The first thing it looks at is CODE 0, which contains the application's jump table. If
CODE 0 exists and we can load it, we mark it nonpurgeable and call a utility routine,
ValidateCode0, to make sure that CODE 0 contains what we expect. Here's what the code
looks like:

code0 := Code0Handle(Get1Resource('CODE', 0));
IF (code0 = NIL) | (ResError <> noErr) THEN
    ErrorExit('Couldn't load CODE 0 resource.', ResError);
HNoPurge(Handle(code0));
ValidateCode0(code0);

MakeStandAlone requires that the input file conform strictly to the format shown in
Figure 3. Among other things, this means that there should be only two entries in the
jump table, one for CODE 1 and one for CODE 2. ValidateCode0 checks for this condition
and makes a few other sanity checks to make sure that CODE 0 doesn't contain any other
information that we'd otherwise have to deal with. If there are any problems,
ValidateCode0 calls ErrorExit with an appropriate message. Thus, if ValidateCode0
returns, everything appears to be OK with CODE 0.

At times it might be tricky or impossible to create a CODE 1 resource with only one
entry point. In some cases, you can bludgeon your code into a single segment by
passing-snto the Link tool, as was done earlier. Unfortunately, this won't always
work. For instance, some MPW routines are compiled to require jump table entries.
(Examples of such routines are sprintf and its subroutines.) If you try to use any of
these routines, you'll get more than one entry point in CODE 1. The only way to avoid
this problem is to keep away from library routines that require jump table entries. If
you're in doubt, simply attempt to use the routine in question; the compiler, the
linker, or MakeStandAlone will tell you if anything is wrong.

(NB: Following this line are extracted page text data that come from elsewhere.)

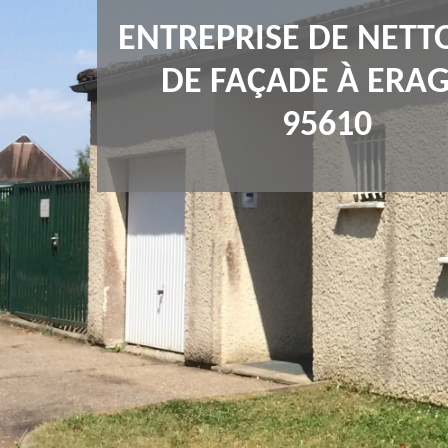
ENTREPRISE DE NETT
DE FAÇADE À ERA
95610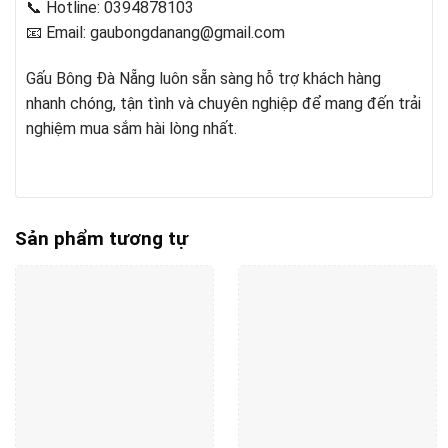
📞 Hotline: 0394878103
📧 Email:
gaubongdanang@gmail.com
Gấu Bông Đà Nẵng luôn sẵn sàng hỗ trợ khách hàng
nhanh chóng, tận tình và chuyên nghiệp để mang đến trải
nghiệm mua sắm hài lòng nhất.
Sản phẩm tương tự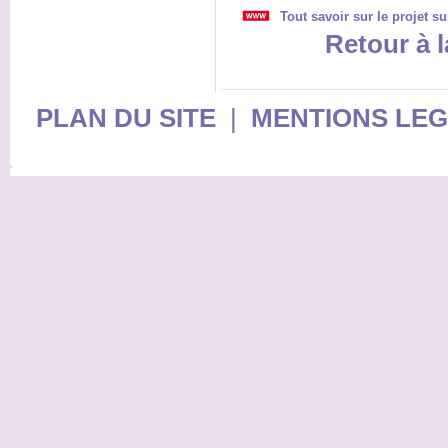
Tout savoir sur le projet s
Retour à l
PLAN DU SITE
|
MENTIONS LE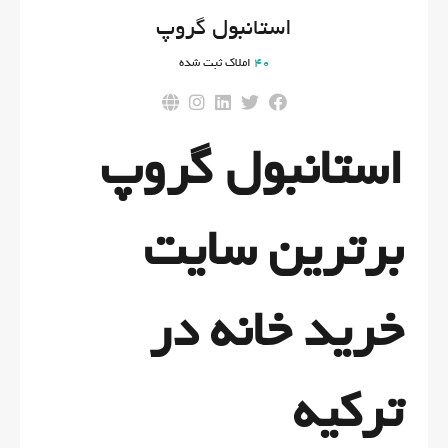
استانبول گروپ
40
املاک ثبت شده
استانبول گروپ
برترین سایت
خرید خانه در
ترکیه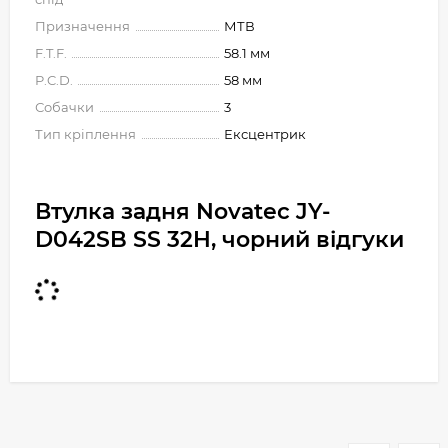
Призначення
МТВ
F.T.F.
58.1 мм
P.C.D.
58 мм
Собачки
3
Тип кріплення
Ексцентрик
Втулка задня Novatec JY-
D042SB SS 32H, чорний відгуки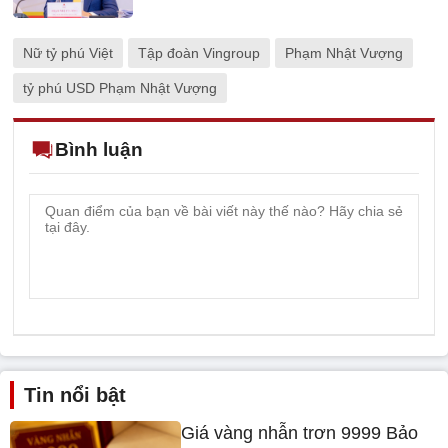
Nữ tỷ phú Việt
Tập đoàn Vingroup
Phạm Nhật Vượng
tỷ phú USD Phạm Nhật Vượng
Bình luận
Tin nổi bật
Giá vàng nhẫn trơn 9999 Bảo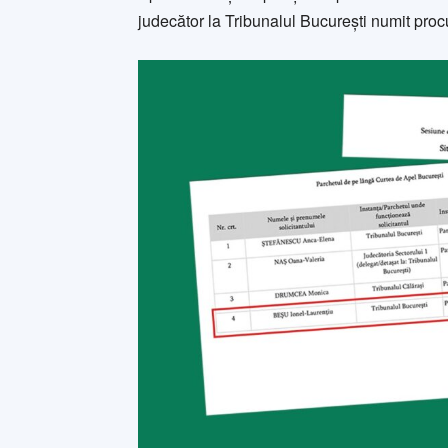
judecător la Tribunalul București numit proc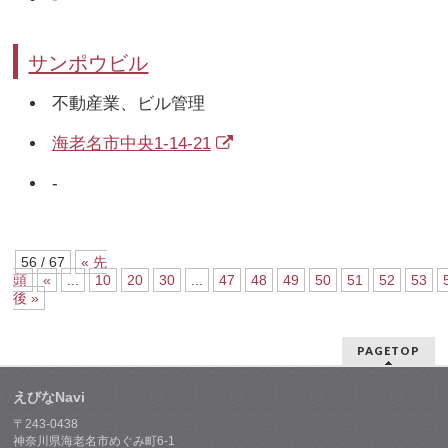
サンポウビル
不動産業、ビル管理
海老名市中央1-14-21
-
56 / 67
« 先
頭
«
...
10
20
30
...
47
48
49
50
51
52
53
後 »
PAGETOP
えびなNavi
〒243-0438
神奈川県海老名市めぐみ町6-1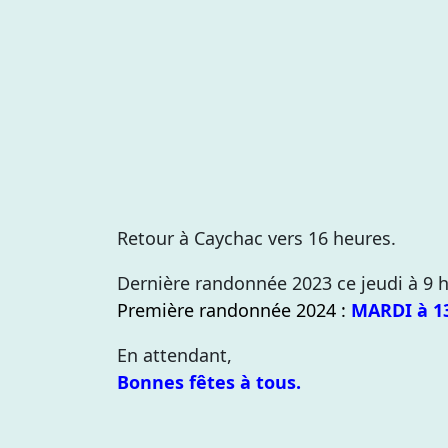
Retour à Caychac vers 16 heures.
Dernière randonnée 2023 ce jeudi à 9 
Première randonnée 2024 :
MARDI à 1
En attendant,
Bonnes fêtes à tous.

ConvertAppToStandAloneCode next checks the remaining resources, CODE 1 and CODE
2. CODE 1 contains the executable code that will make up the bulk of the standalone
code resource, and CODE 2 contains the compressed data holding the global variables'
initial values, as well as the routines that decompress that data. Each segment is loaded
and passed to ValidateCode to make sure that the resource looks OK.

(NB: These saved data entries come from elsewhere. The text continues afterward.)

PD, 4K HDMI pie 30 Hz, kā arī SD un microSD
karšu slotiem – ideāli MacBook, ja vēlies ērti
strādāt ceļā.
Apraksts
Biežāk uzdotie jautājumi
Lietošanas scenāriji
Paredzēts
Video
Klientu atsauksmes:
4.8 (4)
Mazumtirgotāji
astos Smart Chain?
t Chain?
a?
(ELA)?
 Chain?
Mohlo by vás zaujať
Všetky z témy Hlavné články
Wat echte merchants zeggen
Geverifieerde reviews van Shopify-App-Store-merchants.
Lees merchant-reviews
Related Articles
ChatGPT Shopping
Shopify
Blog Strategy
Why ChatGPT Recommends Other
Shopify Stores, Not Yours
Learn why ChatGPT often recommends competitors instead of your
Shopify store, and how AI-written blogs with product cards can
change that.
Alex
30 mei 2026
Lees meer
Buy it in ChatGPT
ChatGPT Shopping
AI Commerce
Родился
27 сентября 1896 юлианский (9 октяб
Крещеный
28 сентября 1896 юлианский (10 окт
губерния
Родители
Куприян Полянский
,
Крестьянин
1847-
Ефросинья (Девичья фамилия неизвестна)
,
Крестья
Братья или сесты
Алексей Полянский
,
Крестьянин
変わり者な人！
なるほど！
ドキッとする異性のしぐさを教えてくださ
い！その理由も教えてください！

code1 := CodeHandle(Get1Resource('CODE', 1));
IF (code1 = NIL) | (ResError <> noErr) THEN
    ErrorExit('Couldn’t load CODE 1 resource.', ResError);
HNoPurge(Handle(code1));
ValidateCode(code1, 1, 0);

code2 := CodeHandle(Get1Resource('CODE', 2));
IF (code2 = NIL) | (ResError <> noErr) THEN
    ErrorExit('Couldn’t load CODE 2 resource.', ResError);
HNoPurge(Handle(code2));
ValidateCode(code2, 2, 8);

ValidateCode takes a handle to the segment, along with a couple of values used in the
sanity check. The first number is actually the resource ID of the segment and is used
when reporting any errors. The second value is the jump table offset of the entry
point for this segment and is checked against the segment header (seeInside Macintosh
Volume II, page 61, for a description of this header). Again, if any problems are
discovered or any unexpected values encountered (such as more than one entry point
per segment), ValidateCode aborts by calling ErrorExit.

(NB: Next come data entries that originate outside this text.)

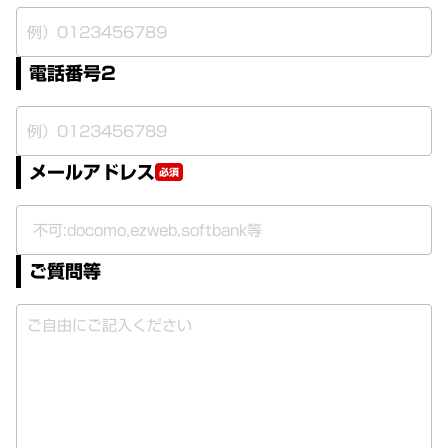
電話番号2
メールアドレス
必須
ご質問等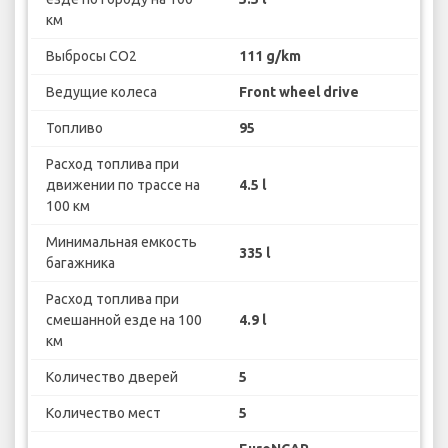
км
Выбросы CO2
111 g/km
Ведущие колеса
Front wheel drive
Топливо
95
Расход топлива при
движении по трассе на
4.5 l
100 км
Минимальная емкость
335 l
багажника
Расход топлива при
смешанной езде на 100
4.9 l
км
Количество дверей
5
Количество мест
5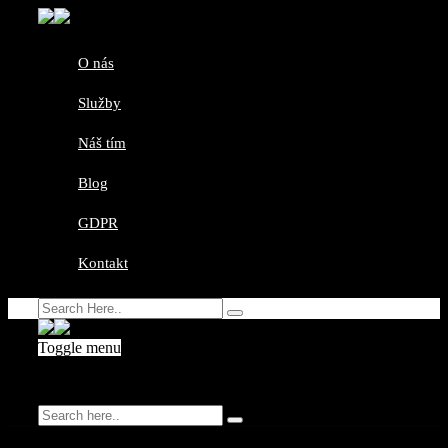
O nás
Služby
Náš tím
Blog
GDPR
Kontakt
Toggle menu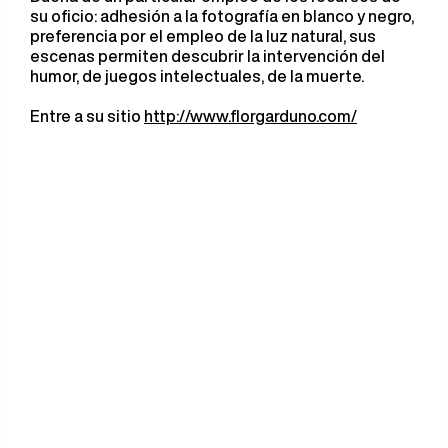
su oficio: adhesión a la fotografía en blanco y negro,
preferencia por el empleo de la luz natural, sus
escenas permiten descubrir la intervención del
humor, de juegos intelectuales, de la muerte.
Entre a su sitio
http://www.florgarduno.com/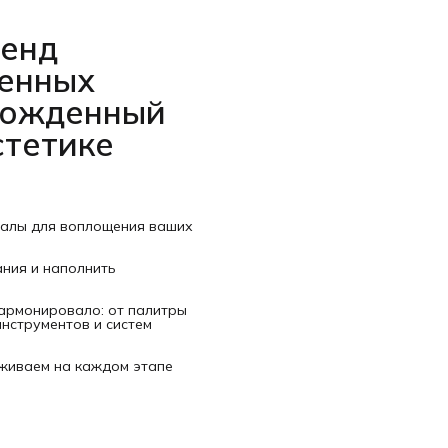
ренд
венных
рожденный
стетике
иалы для воплощения ваших
ания и наполнить
гармонировало: от палитры
нструментов и систем
рживаем на каждом этапе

Converting to a standalone resource. Once the three segments have been loaded
into memory and validated, we're ready to convert these resources into a single
standalone resource. We begin by decompressing the data that represents the
preinitialized values for our global data. The first part of accomplishing this is getting
a temporary buffer to hold the expanded values. We find the size of this buffer by
looking at the belowA5 field in CODE 0. We then create a buffer this size by calling
NewHandle.

sizeOfGlobals := code0^^.belowA5;
expandedGlobals := NewHandle(sizeOfGlobals);
IF expandedGlobals = NIL THEN
    ErrorExit('Couldn't allocate memory to expand A5 data.',
        MemError);

We next perform the magic that expands the global variables into the buffer. CODE 2
contains the decompression routines, so all we do is call them. The function that
performs this decompression is called _DATAINIT, which our validation routines have
already confirmed is the entry point to CODE 2. _DATAINIT needs to have A5 already
pointing to the top of the globals area, which in our case is the end of the handle we
just created. After calling SetA5 to do this, we use CallProcPtr, a little inline
assembly routine, to call _DATAINIT in CODE 2. _DATAINIT fills in our handle with the
initial values for our global variables and then kindly returns to us. We quickly
restore the previous value of A5 so that we can access our own global variables again,
and then prepare to finish with the input file. We'll need CODE 1 later, so we detach it
from the input file, and then close the input file.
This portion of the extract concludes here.